Elsie Fisher stars as Kayla Day, a 13-year-old girl being raised by her divorced father (Josh Hamilton, who is not to be confused with the similarly named baseball player). She spends much of her free time making and posting YouTube videos about being confident, without disclosing that that’s the very thing she has trouble with at school. It’s the last week of school before summer vacation, and when she gets back a video she made of herself two years ago predicting she’d be the coolest girl in school, it’s a crushing reminder of how far she’s fallen short.
Burnham films this in a lo-fi style, with much of the action being shot in the grainy video of Kayla’s videos. He has an eye for middle-school drudgery, as witnessed by his depiction of a dreary awards assembly near the beginning. There’s a thoroughly depressing scene in which the students are practicing what to do in the event of a mass shooting, made funnier and more depressing by the fact that the “gunman” is a cop holding a fake AK-47 and saying “bang” while the drama club kids overemote being shot. Anna Meredith’s candy-colored music nevertheless draws our attention to the insecurities and indignities foisted upon Kayla on a daily basis, and she provides a great whoosh of sound when Kayla sees a cute boy (Luke Prael) who has all the confidence that she lacks. (He also seems really, really stupid, but Kayla doesn’t notice this.)
The centerpiece of the movie is a scene when Kayla and other kids take a field trip to the high school they’re going to attend, where they’re assigned to shadow a particular student. The girl she’s assigned to (Emily Robinson) seems pretty cool, but after an enjoyable evening at the mall, Kayla winds up left alone in a car with an older boy (Daniel Zolghadri) who takes his shirt off and asks her to do the same and has no intention of stopping there. The scene is excruciating and gross and should probably be shown in middle schools everywhere, because it’s naive in the extreme to think that stuff like this doesn’t happen to 13-year-old girls.
Fisher, who’s best known for providing the voice of the youngest sister in the Despicable Me movies, does sterling work in the lead role as a girl who’s trying to project confidence even though she has noticeable acne (not as bad as I had at that age), and, as a pool party sequence makes clear, her body hasn’t developed as quickly as the other girls’ have. This is the best role of her career, and while you can say that she’s only getting started, the 49-year-old Hamilton also has his best role.
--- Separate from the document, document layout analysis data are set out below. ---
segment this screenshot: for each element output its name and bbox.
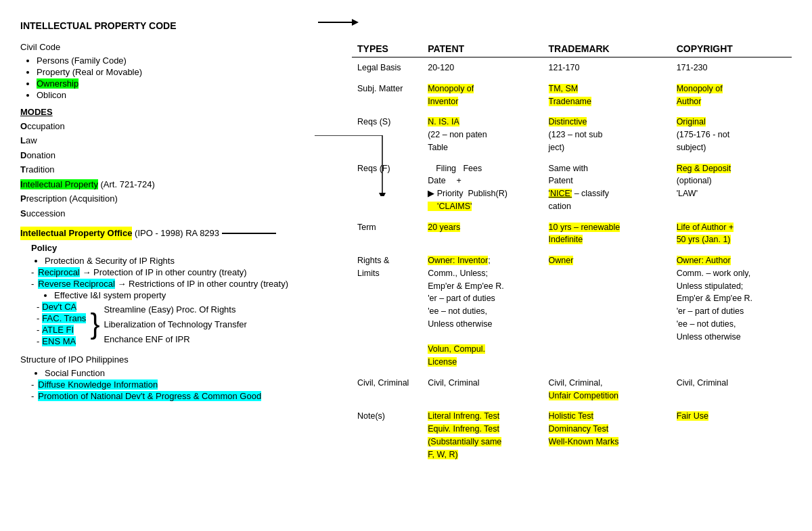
label-reqs-s: Reqs (S) [352, 112, 422, 158]
label-notes: Note(s) [352, 406, 422, 465]
dash-reciprocal: - Reciprocal → Protection of IP in other… [31, 267, 352, 277]
copyright-subj-matter: Monopoly ofAuthor [671, 78, 792, 112]
policy-label: Policy [31, 241, 352, 255]
ipo-line: Intellectual Property Office (IPO - 1998… [20, 227, 352, 240]
table-row-notes: Note(s) Literal Infreng. TestEquiv. Infr… [352, 406, 792, 465]
bracket-desc-3: Enchance ENF of IPR [104, 334, 247, 344]
modes-occupation: Occupation [20, 120, 352, 133]
bracket-dash-4: - ENS MA [37, 336, 86, 346]
bracket-symbol: } [90, 302, 99, 346]
ipo-label: Intellectual Property Office [20, 227, 132, 240]
modes-law: Law [20, 134, 352, 147]
patent-subj-matter: Monopoly ofInventor [422, 78, 543, 112]
dash-mark-3: - [31, 379, 34, 390]
label-civil-criminal: Civil, Criminal [352, 373, 422, 407]
civil-code-item-property: Property (Real or Movable) [37, 67, 352, 77]
reverse-reciprocal-label: Reverse Reciprocal [38, 279, 114, 289]
ipo-line-connector [222, 233, 276, 234]
label-legal-basis: Legal Basis [352, 57, 422, 78]
atle-fi-label: ATLE FI [42, 325, 74, 335]
bracket-dash-3: - ATLE FI [37, 325, 86, 335]
table-row-term: Term 20 years 10 yrs – renewableIndefini… [352, 217, 792, 251]
modes-prescription: Prescription (Acquisition) [20, 192, 352, 206]
effective-list: Effective I&I system property [54, 290, 352, 300]
label-term: Term [352, 217, 422, 251]
copyright-civil-criminal: Civil, Criminal [671, 373, 792, 407]
policy-bullet-protection: Protection & Security of IP Rights [45, 256, 352, 266]
patent-notes: Literal Infreng. TestEquiv. Infreng. Tes… [422, 406, 543, 465]
dash-mark-4: - [31, 391, 34, 401]
svg-marker-1 [352, 19, 359, 26]
reciprocal-label: Reciprocal [38, 267, 79, 277]
structure-list: Social Function [45, 368, 352, 378]
bracket-labels: - Dev't CA - FAC. Trans - ATLE FI - ENS … [37, 302, 86, 346]
patent-reqs-f: Filing Fees Date+ ▶ Priority Publish(R) … [422, 158, 543, 217]
bracket-group: - Dev't CA - FAC. Trans - ATLE FI - ENS … [37, 302, 352, 346]
bracket-dash-2: - FAC. Trans [37, 313, 86, 323]
right-panel: TYPES PATENT TRADEMARK COPYRIGHT Legal B… [352, 41, 792, 465]
copyright-term: Life of Author +50 yrs (Jan. 1) [671, 217, 792, 251]
modes-intellectual-property: Intellectual Property (Art. 721-724) [20, 178, 352, 191]
copyright-rights-limits: Owner: Author Comm. – work only, Unless … [671, 250, 792, 373]
policy-list: Protection & Security of IP Rights [45, 256, 352, 266]
structure-label: Structure of IPO Philippines [20, 353, 352, 367]
civil-code-item-ownership: Ownership [37, 78, 352, 89]
social-function-bullet: Social Function [45, 368, 352, 378]
trademark-subj-matter: TM, SMTradename [543, 78, 671, 112]
table-row-subj-matter: Subj. Matter Monopoly ofInventor TM, SMT… [352, 78, 792, 112]
trademark-reqs-s: Distinctive(123 – not subject) [543, 112, 671, 158]
table-row-reqs-s: Reqs (S) N. IS. IA(22 – non patenTable D… [352, 112, 792, 158]
label-reqs-f: Reqs (F) [352, 158, 422, 217]
copyright-reqs-f: Reg & Deposit(optional)'LAW' [671, 158, 792, 217]
patent-reqs-s: N. IS. IA(22 – non patenTable [422, 112, 543, 158]
page-container: INTELLECTUAL PROPERTY CODE Civil Code Pe… [20, 20, 792, 465]
dash-promotion: - Promotion of National Dev't & Progress… [31, 391, 352, 401]
table-row-rights-limits: Rights &Limits Owner: Inventor; Comm., U… [352, 250, 792, 373]
patent-rights-limits: Owner: Inventor; Comm., Unless; Emp'er &… [422, 250, 543, 373]
effective-bullet: Effective I&I system property [54, 290, 352, 300]
modes-succession: Succession [20, 207, 352, 221]
trademark-legal-basis: 121-170 [543, 57, 671, 78]
header-types: TYPES [352, 41, 422, 57]
bracket-descriptions: Streamline (Easy) Proc. Of Rights Libera… [104, 302, 247, 346]
copyright-notes: Fair Use [671, 406, 792, 465]
trademark-civil-criminal: Civil, Criminal,Unfair Competition [543, 373, 671, 407]
table-row-legal-basis: Legal Basis 20-120 121-170 171-230 [352, 57, 792, 78]
copyright-legal-basis: 171-230 [671, 57, 792, 78]
bracket-desc-1: Streamline (Easy) Proc. Of Rights [104, 304, 247, 315]
header-patent: PATENT [422, 41, 543, 57]
patent-civil-criminal: Civil, Criminal [422, 373, 543, 407]
patent-term: 20 years [422, 217, 543, 251]
trademark-notes: Holistic TestDominancy TestWell-Known Ma… [543, 406, 671, 465]
patent-legal-basis: 20-120 [422, 57, 543, 78]
dash-reverse-reciprocal: - Reverse Reciprocal → Restrictions of I… [31, 279, 352, 289]
ipo-suffix: (IPO - 1998) RA 8293 [132, 227, 219, 240]
civil-code-item-oblicon: Oblicon [37, 90, 352, 100]
dash-diffuse: - Diffuse Knowledge Information [31, 379, 352, 390]
modes-donation: Donation [20, 149, 352, 162]
trademark-rights-limits: Owner [543, 250, 671, 373]
header-trademark: TRADEMARK [543, 41, 671, 57]
modes-header: MODES [20, 107, 352, 117]
dash-mark-1: - [31, 267, 34, 277]
devt-ca-label: Dev't CA [42, 302, 76, 312]
label-subj-matter: Subj. Matter [352, 78, 422, 112]
ens-ma-label: ENS MA [42, 336, 76, 346]
label-rights-limits: Rights &Limits [352, 250, 422, 373]
header-copyright: COPYRIGHT [671, 41, 792, 57]
civil-code-label: Civil Code [20, 41, 352, 54]
trademark-term: 10 yrs – renewableIndefinite [543, 217, 671, 251]
table-row-reqs-f: Reqs (F) Filing Fees Date+ ▶ Priority Pu… [352, 158, 792, 217]
promotion-label: Promotion of National Dev't & Progress &… [38, 391, 261, 401]
types-table: TYPES PATENT TRADEMARK COPYRIGHT Legal B… [352, 41, 792, 465]
page-title: INTELLECTUAL PROPERTY CODE [20, 20, 792, 31]
fac-trans-label: FAC. Trans [42, 313, 86, 323]
left-panel: Civil Code Persons (Family Code) Propert… [20, 41, 352, 465]
bracket-dash-1: - Dev't CA [37, 302, 86, 312]
modes-tradition: Tradition [20, 163, 352, 177]
dash-mark-2: - [31, 279, 34, 289]
bracket-desc-2: Liberalization of Technology Transfer [104, 319, 247, 329]
arrow-connector-svg [318, 12, 359, 32]
civil-code-list: Persons (Family Code) Property (Real or … [37, 55, 352, 100]
diffuse-label: Diffuse Knowledge Information [38, 379, 158, 390]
He makes the most out of a scene late on when Kayla, at her lowest point, makes a backyard bonfire out of her childhood keepsakes and her dad somehow manages to say the right thing.
Some of my fellow film critics are making out Eighth Grade to be a document about adolescence in the Snapchat era — indeed, the high-school kids get into a debate about this very subject, and they’re blown away when Kayla says she’s had the app since fifth grade. Still, I don’t find this movie to be especially tied to our time or technology. Her YouTube videos make it easier for Kayla to put up a smooth facade to the world, but the actual experience of growing up is as difficult as many other girls have found it through the centuries. Burnham captures that teenage feeling you get that the world is a hopeless pit of despair, and at the same time he shows that it doesn’t have to be. Summer is always just around the corner.
Starring Elsie Fisher and Josh Hamilton. Written and directed by Bo Burnham. Rated R.